- [PROMPT]:
Establish how many lines in the entries hold the string "that". The number by itself is the whole answer.

- [DATA SHOWN]:
--- START ---
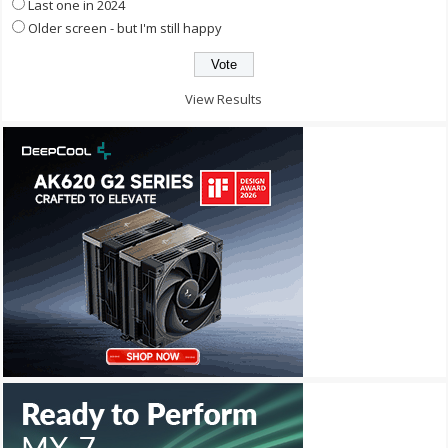
Last one in 2024
Older screen - but I'm still happy
View Results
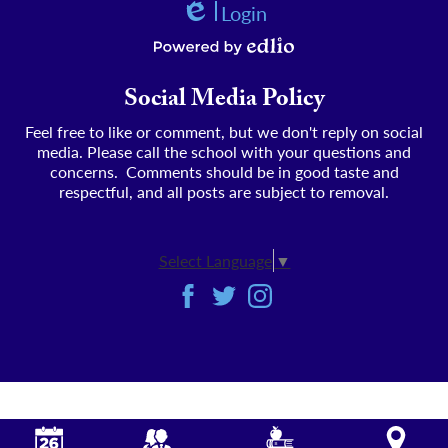
Login
Edlio
Powered by Edlio
Social Media Policy
Feel free to like or comment, but we don't reply on social
media. Please call the school with your questions and
concerns. Comments should be in good taste and
respectful, and all posts are subject to removal.
Select Language
▼
Social
Facebook
Twitter
Instagram
Media
-
Footer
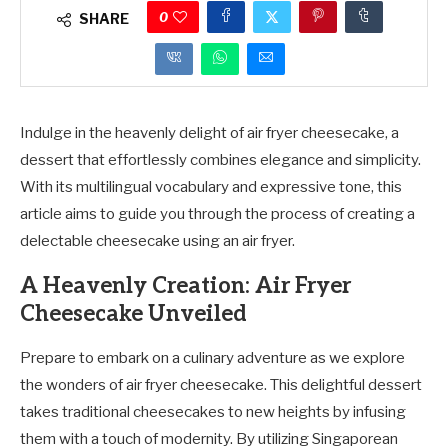
0
SHARE
Indulge in the heavenly delight of air fryer cheesecake, a
dessert that effortlessly combines elegance and simplicity.
With its multilingual vocabulary and expressive tone, this
article aims to guide you through the process of creating a
delectable cheesecake using an air fryer.
A Heavenly Creation: Air Fryer
Cheesecake Unveiled
Prepare to embark on a culinary adventure as we explore
the wonders of air fryer cheesecake. This delightful dessert
takes traditional cheesecakes to new heights by infusing
them with a touch of modernity. By utilizing Singaporean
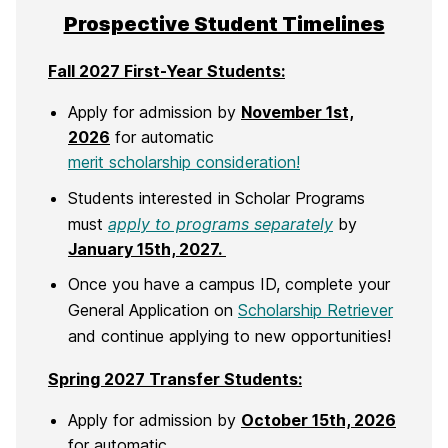
Prospective Student Timelines
Fall 2027 First-Year Students:
Apply for admission by
November 1st,
2026
for automatic
merit scholarship consideration!
Students interested in Scholar Programs
must
apply to programs separately
by
January 15th, 2027.
Once you have a campus ID, complete your
General Application on
Scholarship Retriever
and continue applying to new opportunities!
Spring 2027 Transfer Students:
Apply for admission by
October 15th, 2026
for automatic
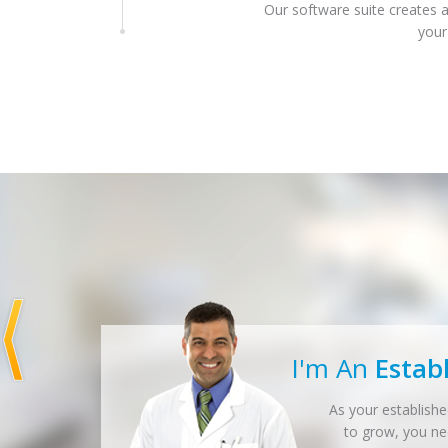
Our software suite creates a
your
I'm An
Estab
As your establishe
to grow, you n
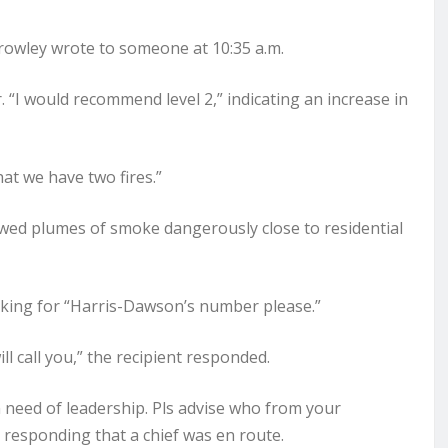
Crowley wrote to someone at 10:35 a.m.
. “I would recommend level 2,” indicating an increase in
t we have two fires.”
owed plumes of smoke dangerously close to residential
asking for “Harris-Dawson’s number please.”
l call you,” the recipient responded.
n need of leadership. Pls advise who from your
responding that a chief was en route.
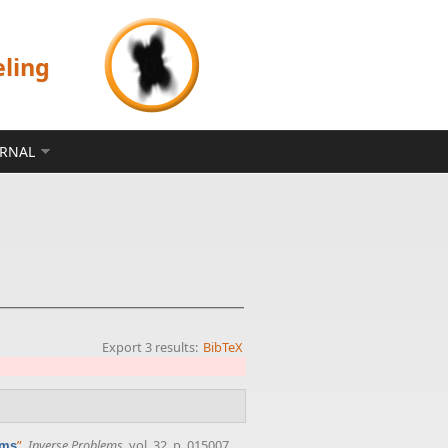
eling
ERNAL
Export 3 results:
BibTeX
”
,
Inverse Problems
, vol. 32, p. 015007,
ems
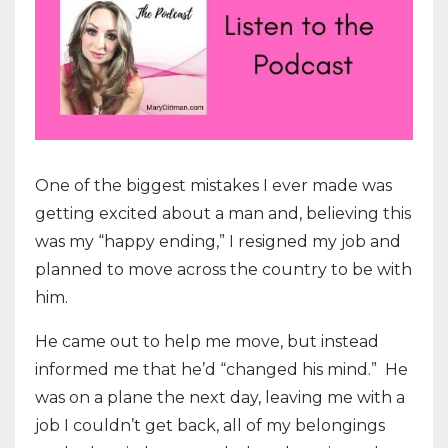
One of the biggest mistakes I ever made was
getting excited about a man and, believing this
was my “happy ending,” I resigned my job and
planned to move across the country to be with
him.
He came out to help me move, but instead
informed me that he’d “changed his mind.” He
was on a plane the next day, leaving me with a
job I couldn’t get back, all of my belongings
--- END ---
- [SOLVED PROBLEM]:
3